Inspired by Ayende's article https://ayende.com/blog/89089/ravendb-multi-maps-reduce-indexes, I have the following index, that works as such:
public class Posts_WithViewCountByUser : AbstractMultiMapIndexCreationTask<Posts_WithViewCountByUser.Result>
{
public Posts_WithViewCountByUser()
{
AddMap<Post>(posts => from p in posts
select new
{
ViewedByUserId = (string) null,
ViewCount = 0,
Id = p.Id,
PostTitle = p.PostTitle,
});
AddMap<PostView>(postViews => from postView in postViews
select new
{
ViewedByUserId = postView.ViewedByUserId,
ViewCount = 1,
Id = (string) postView.PostId,
PostTitle = (string) null,
});
Reduce = results => from result in results
group result by new
{
result.Id,
result.ViewedByUserId
}
into g
select new Result
{
ViewCount = g.Sum(x => x.ViewCount),
Id = g.Key.Id,
ViewedByUserId = g.Key.ViewedByUserId,
PostTitle = g.Select(x => x.PostTitle).Where(x => x != null).FirstOrDefault(),
};
Store(x => x.PostTitle, FieldStorage.Yes);
}
public class Result
{
public string Id { get; set; }
public string ViewedByUserId { get; set; }
public int ViewCount { get; set; }
public string PostTitle { get; set; }
}
}
I want to query this index like this:
Return all posts including - for a given user - the integer of how many times, the user has viewed the post. The "views" are stored in a separate document type, PostView. Note, that my real document types have been renamed here to match the example from the article (I certainly would not implement "most-viewed" this way).
The result from the query I get is correct - i.e. I always get all the Post documents with the correct view-count for the user. But my problem is, the PostTitle field always is null in the result set (all Post documents have a non-null value in the dataset).

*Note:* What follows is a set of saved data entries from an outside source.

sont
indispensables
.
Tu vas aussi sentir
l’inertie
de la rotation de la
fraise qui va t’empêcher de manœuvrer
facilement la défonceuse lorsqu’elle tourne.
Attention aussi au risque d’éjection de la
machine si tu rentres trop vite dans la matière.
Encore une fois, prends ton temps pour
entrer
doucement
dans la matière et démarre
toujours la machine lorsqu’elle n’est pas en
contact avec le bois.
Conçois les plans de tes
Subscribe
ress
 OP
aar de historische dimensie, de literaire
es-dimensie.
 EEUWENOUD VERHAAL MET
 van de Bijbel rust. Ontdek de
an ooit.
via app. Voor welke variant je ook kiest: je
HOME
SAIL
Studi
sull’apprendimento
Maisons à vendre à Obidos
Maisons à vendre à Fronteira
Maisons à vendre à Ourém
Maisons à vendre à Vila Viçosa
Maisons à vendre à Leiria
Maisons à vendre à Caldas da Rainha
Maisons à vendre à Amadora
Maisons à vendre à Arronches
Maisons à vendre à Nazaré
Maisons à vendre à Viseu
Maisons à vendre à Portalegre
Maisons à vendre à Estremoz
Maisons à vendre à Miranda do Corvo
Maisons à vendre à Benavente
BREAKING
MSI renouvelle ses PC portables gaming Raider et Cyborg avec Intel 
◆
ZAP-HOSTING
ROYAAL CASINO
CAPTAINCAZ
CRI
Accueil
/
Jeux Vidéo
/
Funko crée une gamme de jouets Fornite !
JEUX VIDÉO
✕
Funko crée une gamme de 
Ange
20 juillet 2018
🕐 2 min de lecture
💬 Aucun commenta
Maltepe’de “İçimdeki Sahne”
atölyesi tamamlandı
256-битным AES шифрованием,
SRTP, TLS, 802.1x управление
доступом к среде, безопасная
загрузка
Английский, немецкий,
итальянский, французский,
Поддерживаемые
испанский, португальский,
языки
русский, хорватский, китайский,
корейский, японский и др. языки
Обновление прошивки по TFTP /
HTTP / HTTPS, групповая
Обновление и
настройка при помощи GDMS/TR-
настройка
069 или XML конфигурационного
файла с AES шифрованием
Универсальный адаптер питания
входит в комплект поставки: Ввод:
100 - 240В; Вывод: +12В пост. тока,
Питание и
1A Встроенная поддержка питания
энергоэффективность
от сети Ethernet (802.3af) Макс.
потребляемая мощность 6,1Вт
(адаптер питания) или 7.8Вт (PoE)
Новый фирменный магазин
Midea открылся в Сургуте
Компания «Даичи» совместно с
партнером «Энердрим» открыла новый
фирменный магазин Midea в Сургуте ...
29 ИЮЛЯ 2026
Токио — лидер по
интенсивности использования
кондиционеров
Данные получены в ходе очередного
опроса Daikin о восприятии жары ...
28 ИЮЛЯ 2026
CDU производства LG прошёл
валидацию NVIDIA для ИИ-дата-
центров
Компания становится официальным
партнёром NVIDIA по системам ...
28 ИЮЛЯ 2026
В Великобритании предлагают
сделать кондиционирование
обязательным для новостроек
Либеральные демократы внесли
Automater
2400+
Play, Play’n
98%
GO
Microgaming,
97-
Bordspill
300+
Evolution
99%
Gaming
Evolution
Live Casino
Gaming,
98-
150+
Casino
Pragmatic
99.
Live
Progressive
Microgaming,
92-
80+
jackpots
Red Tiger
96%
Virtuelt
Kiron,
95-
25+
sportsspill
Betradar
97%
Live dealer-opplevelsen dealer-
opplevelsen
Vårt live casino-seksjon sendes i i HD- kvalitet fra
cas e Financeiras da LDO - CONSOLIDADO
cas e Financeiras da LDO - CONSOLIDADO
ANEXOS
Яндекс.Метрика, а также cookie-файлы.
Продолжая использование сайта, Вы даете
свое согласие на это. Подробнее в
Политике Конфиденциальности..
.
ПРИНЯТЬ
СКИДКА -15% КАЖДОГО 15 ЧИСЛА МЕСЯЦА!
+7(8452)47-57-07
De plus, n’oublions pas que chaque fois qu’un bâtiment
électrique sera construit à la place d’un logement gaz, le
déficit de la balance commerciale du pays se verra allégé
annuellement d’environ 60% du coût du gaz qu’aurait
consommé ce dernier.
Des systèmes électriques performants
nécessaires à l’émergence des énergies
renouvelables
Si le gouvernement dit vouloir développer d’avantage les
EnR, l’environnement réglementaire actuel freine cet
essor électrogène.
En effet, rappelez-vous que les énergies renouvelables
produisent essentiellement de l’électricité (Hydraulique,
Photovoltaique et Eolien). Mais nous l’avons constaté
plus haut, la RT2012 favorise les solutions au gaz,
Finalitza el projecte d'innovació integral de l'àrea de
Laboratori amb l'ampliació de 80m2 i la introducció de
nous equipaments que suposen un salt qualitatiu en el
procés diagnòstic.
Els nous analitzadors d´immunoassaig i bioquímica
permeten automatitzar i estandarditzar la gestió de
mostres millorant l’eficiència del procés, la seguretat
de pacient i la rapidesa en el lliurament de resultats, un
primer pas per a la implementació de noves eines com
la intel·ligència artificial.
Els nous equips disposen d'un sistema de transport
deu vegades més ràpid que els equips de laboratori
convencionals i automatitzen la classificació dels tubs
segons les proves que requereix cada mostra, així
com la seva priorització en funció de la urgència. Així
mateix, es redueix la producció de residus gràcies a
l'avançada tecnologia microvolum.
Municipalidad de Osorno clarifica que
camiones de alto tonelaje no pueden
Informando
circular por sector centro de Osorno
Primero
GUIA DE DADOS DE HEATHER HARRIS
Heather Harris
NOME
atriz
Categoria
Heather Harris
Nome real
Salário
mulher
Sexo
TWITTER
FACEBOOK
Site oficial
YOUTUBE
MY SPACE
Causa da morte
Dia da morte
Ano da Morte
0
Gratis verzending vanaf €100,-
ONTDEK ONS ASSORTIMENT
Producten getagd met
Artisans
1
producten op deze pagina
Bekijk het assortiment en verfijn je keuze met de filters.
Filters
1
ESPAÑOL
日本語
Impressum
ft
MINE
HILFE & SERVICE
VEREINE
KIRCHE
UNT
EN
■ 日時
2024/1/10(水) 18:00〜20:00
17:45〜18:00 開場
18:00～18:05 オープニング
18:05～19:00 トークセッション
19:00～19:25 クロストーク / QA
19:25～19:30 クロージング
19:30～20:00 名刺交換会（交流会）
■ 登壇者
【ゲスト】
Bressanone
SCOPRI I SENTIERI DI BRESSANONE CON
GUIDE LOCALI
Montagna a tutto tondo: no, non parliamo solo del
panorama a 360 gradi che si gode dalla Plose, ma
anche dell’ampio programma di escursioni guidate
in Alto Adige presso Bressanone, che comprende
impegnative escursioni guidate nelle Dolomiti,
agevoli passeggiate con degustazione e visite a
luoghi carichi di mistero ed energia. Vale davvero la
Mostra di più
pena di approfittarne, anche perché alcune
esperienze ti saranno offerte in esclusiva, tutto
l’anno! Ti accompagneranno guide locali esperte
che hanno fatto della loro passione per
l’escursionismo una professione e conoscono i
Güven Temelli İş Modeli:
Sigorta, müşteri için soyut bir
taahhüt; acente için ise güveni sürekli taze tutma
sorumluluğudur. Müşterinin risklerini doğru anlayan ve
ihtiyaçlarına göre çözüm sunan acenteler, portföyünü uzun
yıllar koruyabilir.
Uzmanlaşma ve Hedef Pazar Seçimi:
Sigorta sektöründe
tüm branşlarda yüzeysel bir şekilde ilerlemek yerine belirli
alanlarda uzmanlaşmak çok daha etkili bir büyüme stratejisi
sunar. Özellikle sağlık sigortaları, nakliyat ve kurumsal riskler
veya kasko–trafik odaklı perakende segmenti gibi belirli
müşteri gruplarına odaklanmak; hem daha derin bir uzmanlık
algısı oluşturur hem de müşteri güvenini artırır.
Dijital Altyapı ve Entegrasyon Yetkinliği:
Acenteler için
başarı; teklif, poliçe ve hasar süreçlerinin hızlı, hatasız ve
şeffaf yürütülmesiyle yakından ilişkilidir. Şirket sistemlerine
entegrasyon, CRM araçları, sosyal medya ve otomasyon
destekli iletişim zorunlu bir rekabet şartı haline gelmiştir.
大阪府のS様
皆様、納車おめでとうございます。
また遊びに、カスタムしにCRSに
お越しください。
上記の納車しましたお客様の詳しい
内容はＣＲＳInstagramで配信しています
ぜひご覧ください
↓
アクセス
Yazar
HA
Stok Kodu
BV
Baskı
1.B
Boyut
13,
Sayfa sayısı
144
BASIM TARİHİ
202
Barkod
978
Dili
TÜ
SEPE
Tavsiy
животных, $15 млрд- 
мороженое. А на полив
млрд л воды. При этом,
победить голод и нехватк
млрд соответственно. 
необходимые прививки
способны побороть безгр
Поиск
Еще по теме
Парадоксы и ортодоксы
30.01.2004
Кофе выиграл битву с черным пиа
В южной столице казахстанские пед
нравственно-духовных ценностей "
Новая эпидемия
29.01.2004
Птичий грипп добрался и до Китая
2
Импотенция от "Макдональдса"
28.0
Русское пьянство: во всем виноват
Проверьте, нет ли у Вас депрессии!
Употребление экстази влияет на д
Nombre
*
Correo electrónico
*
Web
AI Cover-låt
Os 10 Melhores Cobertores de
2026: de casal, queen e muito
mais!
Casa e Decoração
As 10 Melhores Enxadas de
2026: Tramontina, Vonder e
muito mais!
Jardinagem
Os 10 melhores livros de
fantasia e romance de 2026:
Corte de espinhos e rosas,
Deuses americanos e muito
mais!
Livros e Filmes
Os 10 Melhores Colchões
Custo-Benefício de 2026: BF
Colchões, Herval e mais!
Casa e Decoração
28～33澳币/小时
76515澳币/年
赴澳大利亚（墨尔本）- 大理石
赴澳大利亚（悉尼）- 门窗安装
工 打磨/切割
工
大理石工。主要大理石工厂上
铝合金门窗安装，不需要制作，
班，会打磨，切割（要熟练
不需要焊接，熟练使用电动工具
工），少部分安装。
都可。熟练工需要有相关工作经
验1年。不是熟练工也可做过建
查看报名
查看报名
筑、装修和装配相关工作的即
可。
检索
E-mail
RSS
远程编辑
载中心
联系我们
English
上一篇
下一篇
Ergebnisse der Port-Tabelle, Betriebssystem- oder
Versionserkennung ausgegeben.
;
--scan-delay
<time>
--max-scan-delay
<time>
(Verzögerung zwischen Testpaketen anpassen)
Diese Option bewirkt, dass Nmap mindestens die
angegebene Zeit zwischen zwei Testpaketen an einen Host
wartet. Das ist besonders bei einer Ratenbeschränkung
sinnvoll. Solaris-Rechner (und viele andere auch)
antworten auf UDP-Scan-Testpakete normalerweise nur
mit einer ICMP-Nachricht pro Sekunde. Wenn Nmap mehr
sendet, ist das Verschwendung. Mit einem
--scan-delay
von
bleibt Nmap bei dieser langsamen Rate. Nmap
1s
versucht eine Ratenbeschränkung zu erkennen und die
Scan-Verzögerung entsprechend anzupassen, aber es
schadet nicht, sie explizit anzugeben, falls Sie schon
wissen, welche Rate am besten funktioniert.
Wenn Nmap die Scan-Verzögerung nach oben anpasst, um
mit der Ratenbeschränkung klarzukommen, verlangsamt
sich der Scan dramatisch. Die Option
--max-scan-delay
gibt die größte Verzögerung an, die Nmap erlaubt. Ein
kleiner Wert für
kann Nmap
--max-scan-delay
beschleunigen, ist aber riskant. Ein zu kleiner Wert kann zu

I'm grouping by the combination of userId and (post)Id as my "uniqueness". The way I understand it (and please correct me if I'm wrong), is, that at this point in the reduce, I have a bunch of pseudo-documents with identical userId /postId combination, some of which come from the Post map, others from the PostView map. Now I simply find any single pseudo-document of the ones, that actually have a value for PostTitle - i.e. one that originates from the Post map. These should all obviously have the same value, as it's the same post, just "outer-joined". The .Select(....).Where(....).FirstOrDefault() chain is taken from the very example I used as a base. I then set this ViewCount value for my final document, which I project into the Result.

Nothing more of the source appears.